Check each line below for the word "heading", then please report how many lines have it and nothing more.
'''
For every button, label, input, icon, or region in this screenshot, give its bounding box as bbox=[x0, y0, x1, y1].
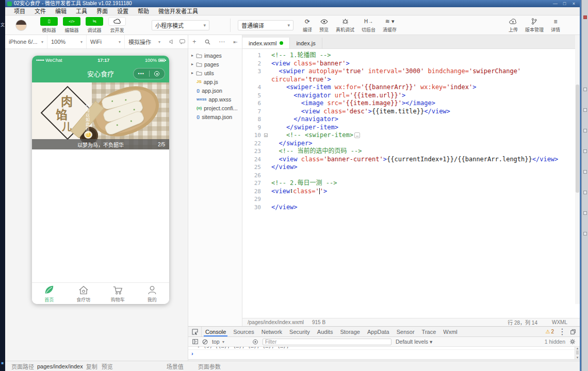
copy-link[interactable]: 复制 bbox=[86, 362, 97, 370]
home-capsule-icon[interactable] bbox=[150, 71, 165, 76]
editor-tab-index.js[interactable]: index.js bbox=[290, 38, 322, 48]
code-line[interactable]: 28<viewclass=''> bbox=[242, 188, 580, 196]
speaker-icon[interactable] bbox=[169, 39, 174, 44]
log-levels-select[interactable]: Default levels ▾ bbox=[396, 339, 432, 345]
code-line[interactable]: 30</view> bbox=[242, 204, 580, 212]
tree-file-app.js[interactable]: JSapp.js bbox=[188, 77, 242, 86]
minimize-button[interactable]: — bbox=[551, 1, 559, 7]
maximize-button[interactable]: □ bbox=[561, 1, 568, 7]
console-output[interactable]: ▸ (5) [{…}, {…}, {…}, {…}, {…}] › ▲ ▼ bbox=[188, 347, 580, 359]
phone-simulator[interactable]: ••••• WeChat 17:17 100% 安心食疗 ••• bbox=[32, 56, 169, 304]
devtools-tab-Network[interactable]: Network bbox=[258, 327, 286, 336]
console-filter-input[interactable]: Filter bbox=[263, 339, 391, 345]
clear-cache-button[interactable]: ≋ ▾ 清缓存 bbox=[383, 17, 397, 33]
tree-folder-pages[interactable]: ▸pages bbox=[188, 60, 242, 69]
network-select[interactable]: WiFi▾ bbox=[87, 35, 125, 48]
devtools-tab-Security[interactable]: Security bbox=[286, 327, 314, 336]
code-line[interactable]: 29 bbox=[242, 195, 580, 204]
detail-button[interactable]: ≡ 详情 bbox=[551, 17, 560, 33]
undock-icon[interactable] bbox=[570, 329, 576, 334]
code-line[interactable]: circular='true'> bbox=[242, 76, 580, 84]
menu-item[interactable]: 设置 bbox=[112, 7, 133, 15]
menu-item[interactable]: 文件 bbox=[30, 7, 51, 15]
tree-file-project.confi...[interactable]: (o)project.confi... bbox=[188, 104, 242, 112]
code-line[interactable]: 6 <image src='{{item.image}}'></image> bbox=[242, 99, 580, 108]
phone-tab-我的[interactable]: 我的 bbox=[135, 283, 170, 304]
switch-background-button[interactable]: H→ 切后台 bbox=[362, 17, 375, 33]
simulate-ops-select[interactable]: 模拟操作▾ bbox=[125, 35, 164, 48]
code-line[interactable]: 27<!-- 2.每日一测 --> bbox=[242, 179, 580, 188]
tree-folder-utils[interactable]: ▸utils bbox=[188, 69, 242, 77]
real-device-debug-button[interactable]: 真机调试 bbox=[336, 17, 354, 33]
console-prompt[interactable]: › bbox=[188, 350, 575, 358]
tree-file-app.json[interactable]: {}app.json bbox=[188, 86, 242, 95]
clear-console-icon[interactable] bbox=[202, 339, 208, 345]
menu-item[interactable]: 帮助 bbox=[133, 7, 154, 15]
menu-item[interactable]: 界面 bbox=[92, 7, 112, 15]
phone-tab-购物车[interactable]: 购物车 bbox=[101, 283, 135, 304]
compile-mode-select[interactable]: 普通编译▾ bbox=[238, 20, 293, 30]
preview-button[interactable]: 预览 bbox=[319, 17, 329, 33]
code-line[interactable]: 10+ <!-- <swiper-item>… bbox=[242, 131, 580, 140]
console-log-row[interactable]: ▸ (5) [{…}, {…}, {…}, {…}, {…}] bbox=[188, 347, 575, 350]
code-line[interactable]: 24 <view class='banner-current'>{{curren… bbox=[242, 156, 580, 164]
devtools-tab-Trace[interactable]: Trace bbox=[418, 327, 440, 336]
console-sidebar-icon[interactable] bbox=[192, 339, 198, 344]
code-line[interactable]: 22 </swiper> bbox=[242, 140, 580, 148]
devtools-tab-AppData[interactable]: AppData bbox=[364, 327, 393, 336]
avatar[interactable] bbox=[15, 20, 27, 31]
tree-file-sitemap.json[interactable]: {}sitemap.json bbox=[188, 112, 242, 121]
editor-scrollbar[interactable] bbox=[575, 35, 580, 304]
devtools-tab-Sensor[interactable]: Sensor bbox=[393, 327, 418, 336]
search-icon[interactable] bbox=[205, 39, 210, 45]
code-line[interactable]: 7 <view class='desc'>{{item.title}}</vie… bbox=[242, 108, 580, 116]
device-select[interactable]: iPhone 6/...▾ bbox=[5, 35, 47, 48]
phone-tab-首页[interactable]: 首页 bbox=[32, 283, 67, 304]
devtools-tab-Sources[interactable]: Sources bbox=[230, 327, 257, 336]
banner-swiper[interactable]: 肉馅儿 也可以如此任性 以梦为马，不负韶华 2/5 bbox=[32, 82, 169, 149]
code-line[interactable]: 3 <swiper autoplay='true' interval='3000… bbox=[242, 68, 580, 76]
code-area[interactable]: 1<!-- 1.轮播图 -->2<view class='banner'>3 <… bbox=[242, 49, 580, 211]
devtools-tab-Console[interactable]: Console bbox=[202, 327, 230, 336]
code-line[interactable]: 2<view class='banner'> bbox=[242, 60, 580, 68]
preview-link[interactable]: 预览 bbox=[102, 362, 113, 370]
zoom-select[interactable]: 100%▾ bbox=[47, 35, 87, 48]
code-line[interactable]: 4 <swiper-item wx:for='{{bannerArr}}' wx… bbox=[242, 83, 580, 92]
warning-icon[interactable]: ⚠2 bbox=[545, 329, 554, 334]
cloud-dev-button[interactable]: 云开发 bbox=[108, 17, 126, 33]
devtools-tab-Wxml[interactable]: Wxml bbox=[439, 327, 461, 336]
close-button[interactable]: × bbox=[570, 1, 578, 7]
compile-button[interactable]: ⟳ 编译 bbox=[303, 17, 312, 33]
scene-value-label[interactable]: 场景值 bbox=[167, 362, 184, 370]
devtools-tab-Audits[interactable]: Audits bbox=[314, 327, 337, 336]
code-line[interactable]: 26 bbox=[242, 172, 580, 180]
language-mode[interactable]: WXML bbox=[552, 319, 567, 325]
phone-tab-食疗坊[interactable]: 食疗坊 bbox=[67, 283, 101, 304]
chat-icon[interactable] bbox=[179, 39, 185, 44]
scroll-up-arrow[interactable]: ▲ bbox=[575, 347, 580, 350]
settings-gear-icon[interactable] bbox=[569, 339, 576, 345]
editor-tab-index.wxml[interactable]: index.wxml bbox=[242, 38, 290, 48]
scroll-down-arrow[interactable]: ▼ bbox=[575, 356, 580, 359]
upload-button[interactable]: 上传 bbox=[509, 17, 518, 33]
menu-item[interactable]: 项目 bbox=[9, 7, 30, 15]
add-file-icon[interactable]: + bbox=[192, 38, 196, 45]
tree-folder-images[interactable]: ▸images bbox=[188, 51, 242, 60]
menu-item[interactable]: 编辑 bbox=[51, 7, 71, 15]
capsule-menu[interactable]: ••• bbox=[133, 68, 165, 79]
filter-eye-icon[interactable] bbox=[252, 339, 258, 345]
mode-select[interactable]: 小程序模式▾ bbox=[152, 20, 209, 30]
debugger-toggle[interactable]: ≒ 调试器 bbox=[86, 17, 103, 33]
version-control-button[interactable]: 版本管理 bbox=[525, 17, 544, 33]
inspect-element-button[interactable] bbox=[188, 327, 202, 336]
code-line[interactable]: 25</view> bbox=[242, 163, 580, 172]
code-line[interactable]: 8 </navigator> bbox=[242, 115, 580, 124]
page-params-label[interactable]: 页面参数 bbox=[198, 362, 221, 370]
context-select[interactable]: top ▼ bbox=[212, 339, 248, 345]
editor-toggle[interactable]: </> 编辑器 bbox=[63, 17, 80, 33]
more-icon[interactable]: ⋯ bbox=[219, 38, 225, 45]
menu-item[interactable]: 工具 bbox=[71, 7, 92, 15]
code-line[interactable]: 5 <navigator url='{{item.url}}'> bbox=[242, 92, 580, 100]
code-line[interactable]: 23 <!-- 当前的选中的页码 --> bbox=[242, 147, 580, 156]
fold-marker-icon[interactable]: + bbox=[264, 133, 268, 137]
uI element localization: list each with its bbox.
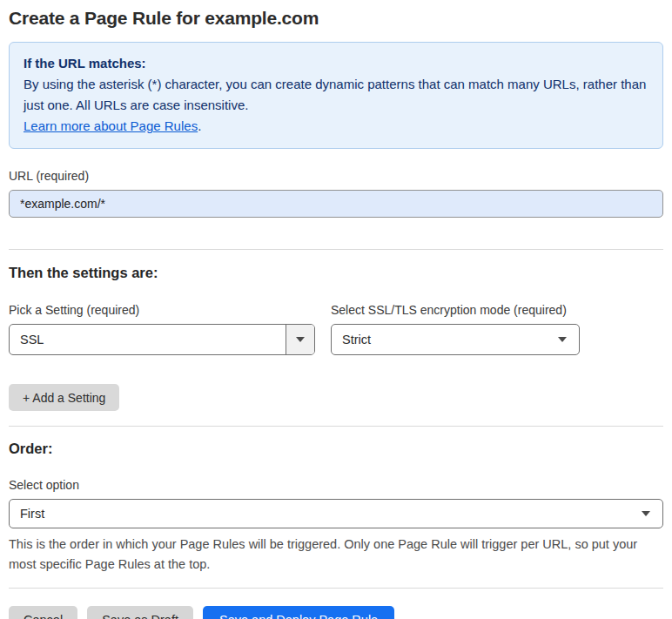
link-suffix: . [198, 118, 201, 133]
order-help-text: This is the order in which your Page Rul… [9, 535, 663, 575]
mode-select-group: Select SSL/TLS encryption mode (required… [331, 303, 580, 355]
settings-row: Pick a Setting (required) SSL Select SSL… [9, 303, 663, 355]
setting-select-label: Pick a Setting (required) [9, 303, 315, 317]
order-section-heading: Order: [9, 441, 663, 457]
chevron-down-icon [558, 337, 567, 342]
divider [9, 249, 663, 250]
order-select[interactable]: First [9, 499, 663, 528]
save-as-draft-button[interactable]: Save as Draft [87, 606, 193, 619]
setting-select-caret-button[interactable] [286, 325, 314, 354]
mode-select-label: Select SSL/TLS encryption mode (required… [331, 303, 580, 317]
mode-select-caret [558, 337, 579, 342]
setting-select-group: Pick a Setting (required) SSL [9, 303, 315, 355]
mode-select[interactable]: Strict [331, 324, 580, 355]
info-banner-heading: If the URL matches: [24, 53, 648, 74]
page-rule-form: Create a Page Rule for example.com If th… [0, 8, 672, 619]
info-banner-body: By using the asterisk (*) character, you… [24, 74, 648, 116]
mode-select-value: Strict [332, 333, 558, 347]
divider [9, 426, 663, 427]
url-input[interactable] [9, 190, 663, 218]
setting-select-value: SSL [10, 333, 286, 347]
cancel-button[interactable]: Cancel [9, 606, 77, 619]
order-select-caret [642, 511, 662, 516]
page-title: Create a Page Rule for example.com [9, 8, 663, 29]
order-select-label: Select option [9, 478, 663, 492]
chevron-down-icon [296, 337, 305, 342]
learn-more-link[interactable]: Learn more about Page Rules [24, 118, 198, 133]
save-and-deploy-button[interactable]: Save and Deploy Page Rule [203, 606, 394, 619]
info-banner: If the URL matches: By using the asteris… [9, 42, 663, 149]
setting-select[interactable]: SSL [9, 324, 315, 355]
url-field-label: URL (required) [9, 169, 663, 183]
divider [9, 588, 663, 589]
footer-buttons: Cancel Save as Draft Save and Deploy Pag… [9, 606, 663, 619]
add-setting-button[interactable]: + Add a Setting [9, 384, 119, 411]
order-select-value: First [10, 507, 642, 521]
info-banner-link-line: Learn more about Page Rules. [24, 116, 648, 137]
settings-section-heading: Then the settings are: [9, 265, 663, 281]
chevron-down-icon [642, 511, 650, 516]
'''
_Final answer:_
3